Changes

gillesc92 · 47118e2d
--- a/2.-Statistics/F-value.md
+++ b/2.-Statistics/F-value.md
+## F-value: Definition, Calculation, and Use in Models
+
+### What is the F-value?
+
+The **F-value** is a test statistic used in ANOVA and regression models to assess whether the model is statistically significant. It compares the variance explained by the model (signal) to the unexplained variance (noise). A high F-value indicates that the model explains a significant amount of the variance, while a low F-value suggests that the model doesn't improve much over using the mean of the outcome.
+
+The F-value is calculated as:
+
+$F = \frac{\text{MSB}}{\text{MSW}}$
+
+Where:
+- **MSB (Mean Square Between)**: The variance explained by the model.
+- **MSW (Mean Square Within)**: The residual variance, or the variance that remains unexplained.
+
+### Interpretation
+
+The F-value tests whether the model provides a better fit than using just the mean. Visually, a high F-value indicates that the data points are close to the regression line, showing that the model fits well. A low F-value suggests that the data points are scattered, indicating a poor fit.
+
+In **simple regression** (one predictor), the F-value is related to the t-test, with the F-value being the square of the t-value ($F = t^2$). In this case, both tests give the same information about model significance. In **multiple regression**, the F-value tests the overall model significance, while t-tests assess the individual predictors.
+
+### When to Use the F-value
+
+- **Multiple Regression**: When testing whether the predictors, as a group, significantly explain the variance in the outcome.
+- **ANOVA**: When comparing group means to check for statistically significant differences.
+
+### Example (Good Practice)
+
+Suppose you are modeling plant growth based on factors like sunlight, water, and fertilizer. The F-value tests whether these predictors, collectively, explain the variation in plant growth. A large F-value indicates that the model is a good fit.
+
+### Example (Bad Practice)
+
+- **Texas Sharpshooter Fallacy**: Occurs when a researcher looks for patterns after data collection, then reports only significant F-values by chance. This can lead to **p-hacking**, where multiple tests are conducted, but only the significant results are presented.
+  
+- **Incorrect Use of ANOVA**: Applying ANOVA to non-normal data or data with unequal group variances can lead to misleading results. For example, using ANOVA without checking assumptions like homogeneity of variance may produce a biased F-value.
+
+### Common Pitfalls
+
+- **Overfitting**: Including too many predictors can inflate the F-value, making the model appear more significant than it really is, leading to poor generalization.
+- **Assumption Violations**: The F-test assumes that:
+  - **Residuals are normally distributed**
+  - **Homogeneity of variance** (equal variances across groups)
+
+  Violating these assumptions doesn't always invalidate your results, but it can affect the accuracy of the F-test.
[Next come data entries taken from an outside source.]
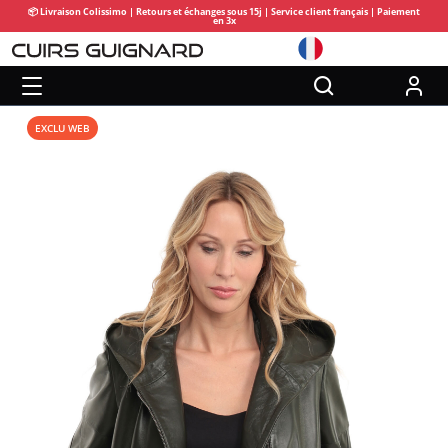
📦 Livraison Colissimo | Retours et échanges sous 15j | Service client français | Paiement
en 3x
EXCLU WEB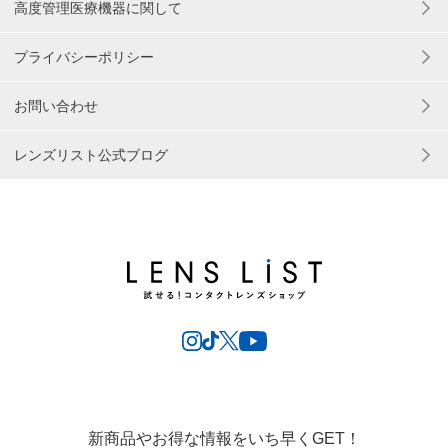
高度管理医療機器に関して
プライバシーポリシー
お問い合わせ
レンズリスト公式ブログ
新商品やお得な情報をいち早くGET！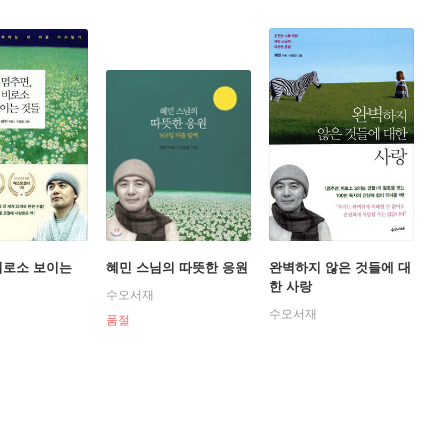
비로소 보이는
혜민 스님의 따뜻한 응원
완벽하지 않은 것들에 대
한 사랑
수오서재
수오서재
품절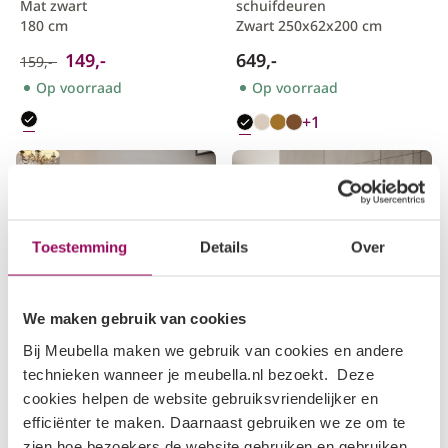
Mat zwart
schuifdeuren
180 cm
Zwart 250x62x200 cm
149,-
649,-
159,-
Op voorraad
Op voorraad
+1
Toestemming
Details
Over
We maken gebruik van cookies
Bij Meubella maken we gebruik van cookies en andere
Arco
Pepinos 2
technieken wanneer je meubella.nl bezoekt. Deze
Kaptafel
TV-Meubel
cookies helpen de website gebruiksvriendelijker en
Beige
Eiken
efficiënter te maken. Daarnaast gebruiken we ze om te
120x55 cm
150x42x44 cm
zien hoe bezoekers de website gebruiken en gebruiken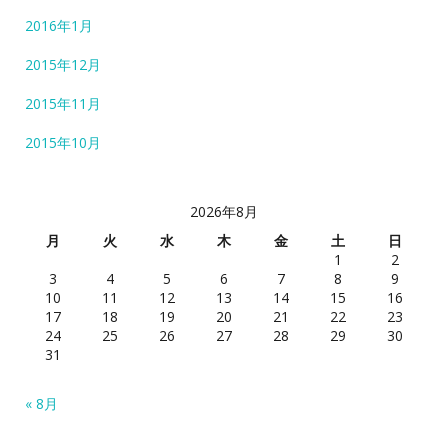
2016年1月
2015年12月
2015年11月
2015年10月
2026年8月
月
火
水
木
金
土
日
1
2
3
4
5
6
7
8
9
10
11
12
13
14
15
16
17
18
19
20
21
22
23
24
25
26
27
28
29
30
31
« 8月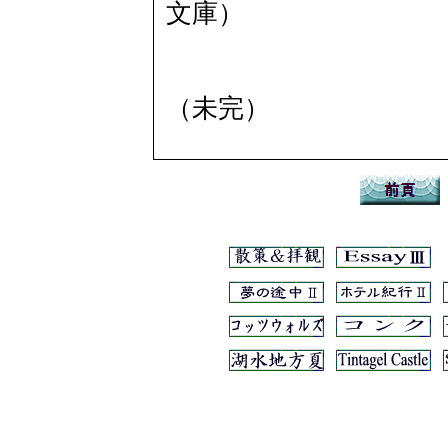
文庫）
（未完）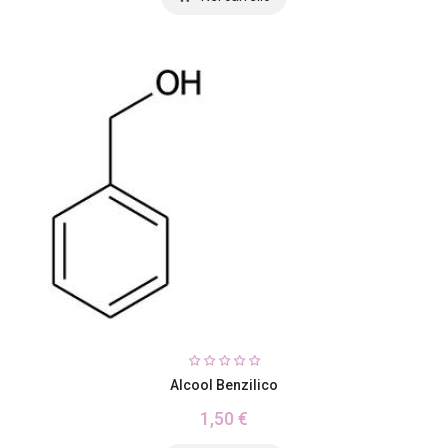
Alcool Benzilico
1,50 €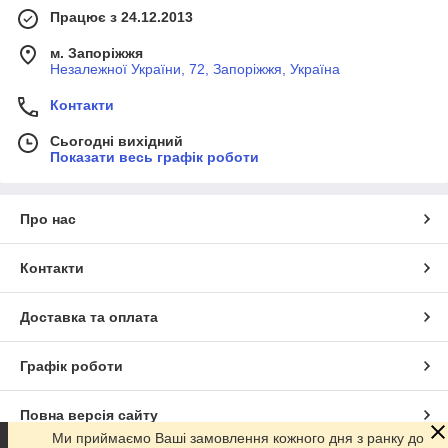
Працює з 24.12.2013
м. Запоріжжя
Незалежної України, 72, Запоріжжя, Україна
Контакти
Сьогодні вихідний
Показати весь графік роботи
Про нас
Контакти
Доставка та оплата
Графік роботи
Повна версія сайту
Ми приймаємо Ваші замовлення кожного дня з ранку до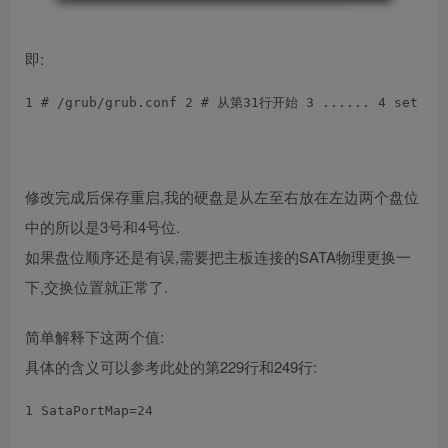
即:
1
 # /grub/
grub.conf 
2
# 从第31行开始 
3
...... 
4
 set ex
修改完成后保存重启,我的硬盘是从左至右放在左边两个盘位
中的所以是3号和4号位.
如果盘位顺序还是有误,需要把主板连接的SATA物理更换一
下,交换位置就正常了.
简单解释下这两个值:
具体的含义可以参考此处的第229行和249行:
1
 SataPortMap=24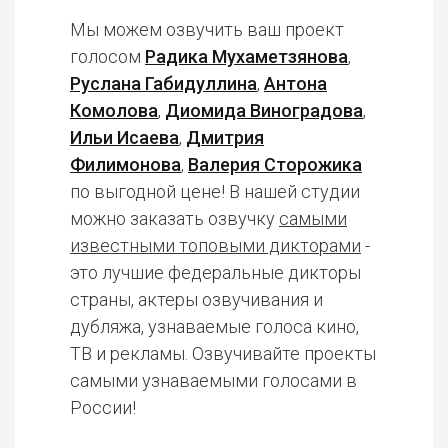
Мы можем озвучить ваш проект
голосом
Радика Мухаметзянова
,
Руслана Габидуллина
,
Антона
Комолова
,
Диомида Виноградова
,
Ильи Исаева
,
Дмитрия
Филимонова
,
Валерия Сторожика
по выгодной цене! В нашей студии
можно заказать озвучку
самыми
известными топовыми дикторами
-
это лучшие федеральные дикторы
страны, актеры озвучивания и
дубляжа, узнаваемые голоса кино,
ТВ и рекламы. Озвучивайте проекты
самыми узнаваемыми голосами в
России!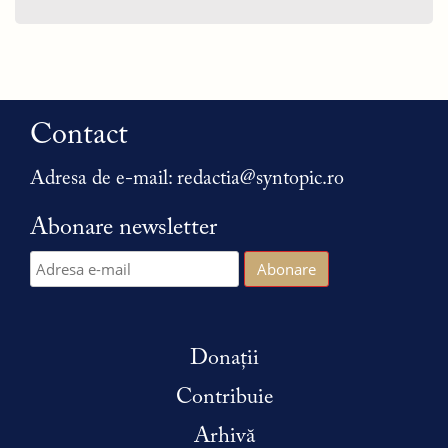
Contact
Adresa de e-mail:
redactia@syntopic.ro
Abonare newsletter
Donații
Contribuie
Arhivă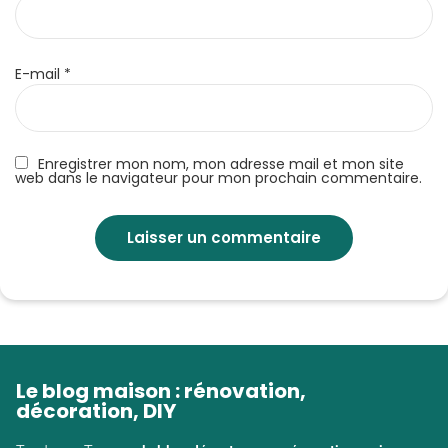
E-mail
*
Enregistrer mon nom, mon adresse mail et mon site
web dans le navigateur pour mon prochain commentaire.
Le blog maison : rénovation,
décoration, DIY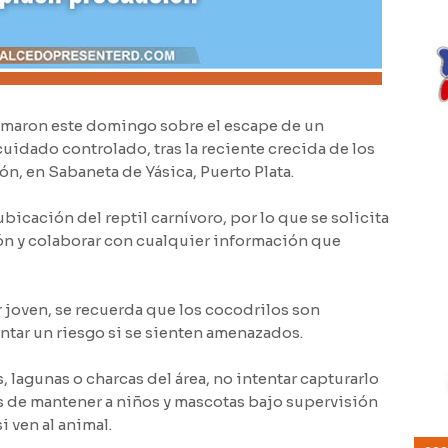
rmaron este domingo sobre el escape de un
uidado controlado, tras la reciente crecida de los
ón, en Sabaneta de Yásica, Puerto Plata.
icación del reptil carnívoro, por lo que se solicita
ón y colaborar con cualquier información que
r joven, se recuerda que los cocodrilos son
ntar un riesgo si se sienten amenazados.
, lagunas o charcas del área, no intentar capturarlo
ás de mantener a niños y mascotas bajo supervisión
i ven al animal.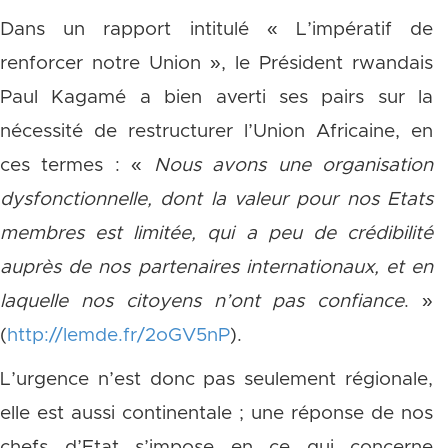
Dans un rapport intitulé « L’impératif de
renforcer notre Union », le Président rwandais
Paul Kagamé a bien averti ses pairs sur la
nécessité de restructurer l’Union Africaine, en
ces termes : «
Nous avons une organisation
dysfonctionnelle, dont la valeur pour nos Etats
membres est limitée, qui a peu de crédibilité
auprès de nos partenaires internationaux, et en
laquelle nos citoyens n’ont pas confiance
. »
(
http://lemde.fr/2oGV5nP
).
L’urgence n’est donc pas seulement régionale,
elle est aussi continentale ; une réponse de nos
chefs d’Etat s’impose en ce qui concerne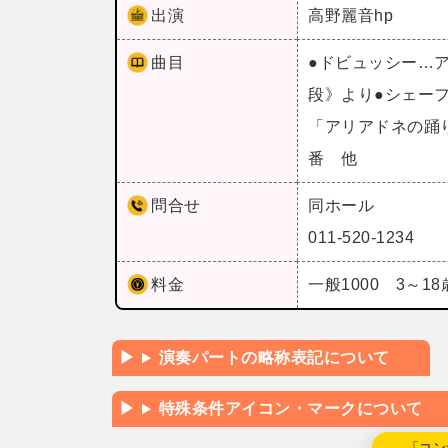
出演
高野麗音hp
曲目
●ドビュッシー…
段》より●シェー
「アリアドネの踊
番 他
問合せ
同ホール
011-520-1234
料金
一般1000 3～1
演奏パートの略称表記について
特殊条件アイコン・マークについて
←「コン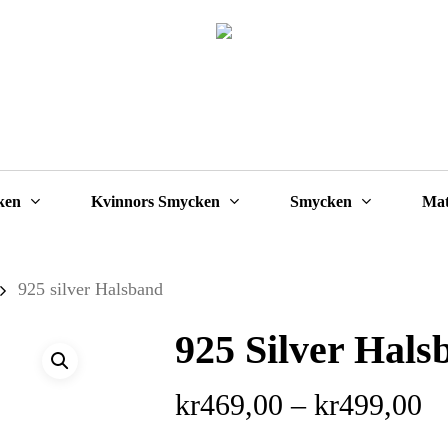
Cart
ken
Kvinnors Smycken
Smycken
Mat
925 silver Halsband
925 Silver Hals
Pr
kr
469,00
–
kr
499,00
kr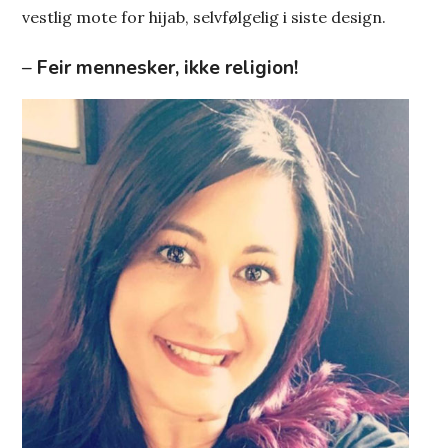
vestlig mote for hijab, selvfølgelig i siste design.
–
Feir mennesker, ikke religion!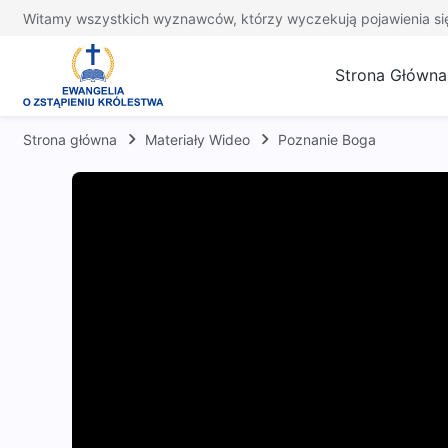
Witamy wszystkich wyznawców, którzy wyczekują pojawienia si
Strona Główna
Strona główna
Materiały Wideo
Poznanie Boga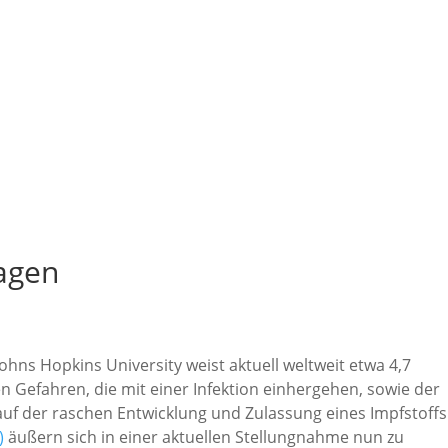
M
sagen
hns Hopkins University weist aktuell weltweit etwa 4,7
en Gefahren, die mit einer Infektion einhergehen, sowie der
 der raschen Entwicklung und Zulassung eines Impfstoffs
)
äußern sich in einer aktuellen Stellungnahme nun zu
For example:
+  - **Mild violations of normality**: The F-test can be robust to slight deviations from normality, especially in large sample sizes.
+  - **Homogeneity of variance**: Unequal variances between groups (heteroscedasticity) can lead to an inflated F-value, increasing the chance of a Type I error (false positive). In such cases, transformations of the data or alternative tests like Welch's ANOVA can be applied.
+
+### Interpreting the F-value
+
+- **High F-value**: Indicates that the model explains a significant amount of variance.
+- **Low F-value**: Suggests that the model doesn't explain much variance.
+
+The F-value is compared to a critical value from an F-distribution table. If the F-value is greater than the critical value, the model is considered statistically significant.
+
+### Related Measures
+
+- **p-value**: The p-value indicates whether the F-value is statistically significant. A small p-value (typically < 0.05) suggests that the F-value is significant.
\ No newline at end of file